# IaC-GPT TPU Training (Colab Prototype)

Test nanochat training on Google Colab TPUs before deploying to Kaggle TPU v5e-8.

**Setup:**
1. Runtime → Change runtime type → TPU (v2-8 or v3-8)
2. Run all cells

**TPU Specs:**
- Colab offers TPU v2-8 (8 cores, 64GB HBM) or v3-8 (8 cores, 128GB HBM)
- Native bfloat16 support
- ~10x faster than dual T4 GPUs

In [None]:
# Install dependencies in order to avoid conflicts
# Step 1: Upgrade Google Cloud libraries to versions compatible with protobuf 4.x+
!pip install -q --upgrade "google-api-core>=2.27.0" "google-cloud-storage>=3.9.0"

# Step 2: Install torch + torch-xla for TPU
!pip install -q torch==2.9.0
!pip install -q torch-xla==2.9.0

# Step 3: Install cloud-tpu-client (needs protobuf 4.x+)
!pip install -q cloud-tpu-client

# Step 4: Install remaining dependencies
!pip install -q tiktoken pyarrow filelock rustbpe wandb tabulate regex zstandard pyyaml

In [None]:
# Clone nanochat repo
!git clone https://github.com/holynakamoto/iacgpt.git nanochat 2>/dev/null || \
    (cd nanochat && git pull origin master)
%cd nanochat

In [None]:
# Verify TPU detection
import torch
import torch_xla
import torch_xla.core.xla_model as xm

print("=" * 70)
print("TPU DETECTION TEST")
print("=" * 70)

device = xm.xla_device()
print(f"TPU device: {device}")
print(f"Number of TPU cores: {xm.xrt_world_size()}")

# Test tensor operation
x = torch.randn(3, 3).to(device)
y = x @ x.t()
print(f"\nTest matmul: {y.shape}")
print(f"Device type: {y.device}")
print("=" * 70)

## Add TPU Support to common.py

We need to patch the device detection to recognize TPUs.

In [None]:
# Patch common.py to add TPU support
import os

tpu_patch = '''
def autodetect_device_type():
    # Check for TPU first (Colab, Kaggle)
    try:
        import torch_xla.core.xla_model as xm
        device = xm.xla_device()
        device_type = "xla"
        print0(f"Autodetected device type: {device_type} (TPU with {xm.xrt_world_size()} cores)")
        return device_type
    except ImportError:
        pass
    except Exception as e:
        print0(f"TPU detection failed: {e}")
    
    # Fallback to CUDA/MPS/CPU
    if torch.cuda.is_available():
        device_type = "cuda"
    elif torch.backends.mps.is_available():
        device_type = "mps"
    else:
        device_type = "cpu"
    print0(f"Autodetected device type: {device_type}")
    return device_type
'''

# Read current common.py
with open('common.py', 'r') as f:
    content = f.read()

# Replace autodetect_device_type function
import re
pattern = r'def autodetect_device_type\(\):.*?return device_type'
content = re.sub(pattern, tpu_patch.strip(), content, flags=re.DOTALL)

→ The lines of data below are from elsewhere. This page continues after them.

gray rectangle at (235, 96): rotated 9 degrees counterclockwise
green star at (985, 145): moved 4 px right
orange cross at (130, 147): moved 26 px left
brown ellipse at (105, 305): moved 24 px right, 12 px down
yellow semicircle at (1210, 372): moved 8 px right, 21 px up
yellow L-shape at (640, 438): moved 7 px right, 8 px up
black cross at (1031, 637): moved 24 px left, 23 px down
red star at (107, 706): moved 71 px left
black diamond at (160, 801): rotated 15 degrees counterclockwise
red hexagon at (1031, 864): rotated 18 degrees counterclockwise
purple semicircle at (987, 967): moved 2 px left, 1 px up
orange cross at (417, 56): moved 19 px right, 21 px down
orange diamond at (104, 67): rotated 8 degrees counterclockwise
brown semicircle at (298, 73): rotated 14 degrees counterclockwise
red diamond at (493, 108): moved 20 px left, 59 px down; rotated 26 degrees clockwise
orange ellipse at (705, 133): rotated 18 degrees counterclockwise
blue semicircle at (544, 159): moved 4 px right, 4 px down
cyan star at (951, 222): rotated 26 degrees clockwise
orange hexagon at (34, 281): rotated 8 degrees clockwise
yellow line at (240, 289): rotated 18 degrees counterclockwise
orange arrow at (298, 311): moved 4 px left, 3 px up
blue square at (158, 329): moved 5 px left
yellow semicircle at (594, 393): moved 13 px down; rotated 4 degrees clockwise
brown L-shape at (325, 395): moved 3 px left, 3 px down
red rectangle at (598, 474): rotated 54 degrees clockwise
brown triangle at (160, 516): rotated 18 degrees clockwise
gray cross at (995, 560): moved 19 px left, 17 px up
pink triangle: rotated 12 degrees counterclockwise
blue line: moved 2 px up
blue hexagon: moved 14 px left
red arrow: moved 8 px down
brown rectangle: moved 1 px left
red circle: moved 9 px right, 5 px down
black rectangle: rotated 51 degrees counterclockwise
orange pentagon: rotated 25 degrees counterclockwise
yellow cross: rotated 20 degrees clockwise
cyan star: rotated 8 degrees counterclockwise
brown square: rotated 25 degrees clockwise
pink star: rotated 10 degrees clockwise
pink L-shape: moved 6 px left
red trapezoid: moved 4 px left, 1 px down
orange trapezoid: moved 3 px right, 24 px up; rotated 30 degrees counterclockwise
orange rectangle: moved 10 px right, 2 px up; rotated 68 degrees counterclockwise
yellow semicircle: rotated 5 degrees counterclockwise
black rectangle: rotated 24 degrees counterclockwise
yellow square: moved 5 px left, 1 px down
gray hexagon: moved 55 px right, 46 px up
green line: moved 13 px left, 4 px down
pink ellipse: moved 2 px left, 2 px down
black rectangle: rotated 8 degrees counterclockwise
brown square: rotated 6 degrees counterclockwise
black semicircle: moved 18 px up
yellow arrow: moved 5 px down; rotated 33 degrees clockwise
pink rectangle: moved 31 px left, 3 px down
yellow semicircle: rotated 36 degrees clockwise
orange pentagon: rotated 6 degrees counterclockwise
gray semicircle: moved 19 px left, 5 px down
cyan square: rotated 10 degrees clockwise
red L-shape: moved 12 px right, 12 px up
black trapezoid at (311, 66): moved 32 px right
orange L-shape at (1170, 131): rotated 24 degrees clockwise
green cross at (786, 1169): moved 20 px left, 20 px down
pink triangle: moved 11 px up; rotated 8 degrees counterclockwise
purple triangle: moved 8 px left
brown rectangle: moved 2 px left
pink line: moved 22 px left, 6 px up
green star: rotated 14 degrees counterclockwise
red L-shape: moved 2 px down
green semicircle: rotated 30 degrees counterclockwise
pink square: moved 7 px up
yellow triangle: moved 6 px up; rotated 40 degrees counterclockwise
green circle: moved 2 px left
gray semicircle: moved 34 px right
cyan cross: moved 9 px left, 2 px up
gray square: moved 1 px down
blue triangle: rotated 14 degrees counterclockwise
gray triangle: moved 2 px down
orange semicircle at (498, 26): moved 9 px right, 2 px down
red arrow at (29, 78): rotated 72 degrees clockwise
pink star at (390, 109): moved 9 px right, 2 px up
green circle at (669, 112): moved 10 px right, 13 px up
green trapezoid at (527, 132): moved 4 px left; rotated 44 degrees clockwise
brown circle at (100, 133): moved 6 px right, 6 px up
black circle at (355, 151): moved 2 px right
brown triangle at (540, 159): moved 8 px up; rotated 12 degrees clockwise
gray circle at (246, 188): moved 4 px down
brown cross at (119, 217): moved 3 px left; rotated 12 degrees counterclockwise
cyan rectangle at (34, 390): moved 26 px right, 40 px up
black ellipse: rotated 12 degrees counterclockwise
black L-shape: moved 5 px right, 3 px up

with open('common.py', 'w') as f:
    f.write(content)

print("✅ Patched common.py with TPU support")

## Prepare IaC Training Data

Same data pipeline as GPU training.

In [None]:
import os, glob, subprocess

CACHE_DIR = os.path.expanduser("~/.cache/nanochat")
DATA_DIR = os.path.join(CACHE_DIR, "iac_data")
BASE_DATA = os.path.join(CACHE_DIR, "base_data")

# Quick data prep (minimal dataset for testing)
print("Preparing minimal IaC dataset for TPU testing...")
subprocess.run(["bash", "dev/fast_scrape_iac.sh"], input=b"n", check=True)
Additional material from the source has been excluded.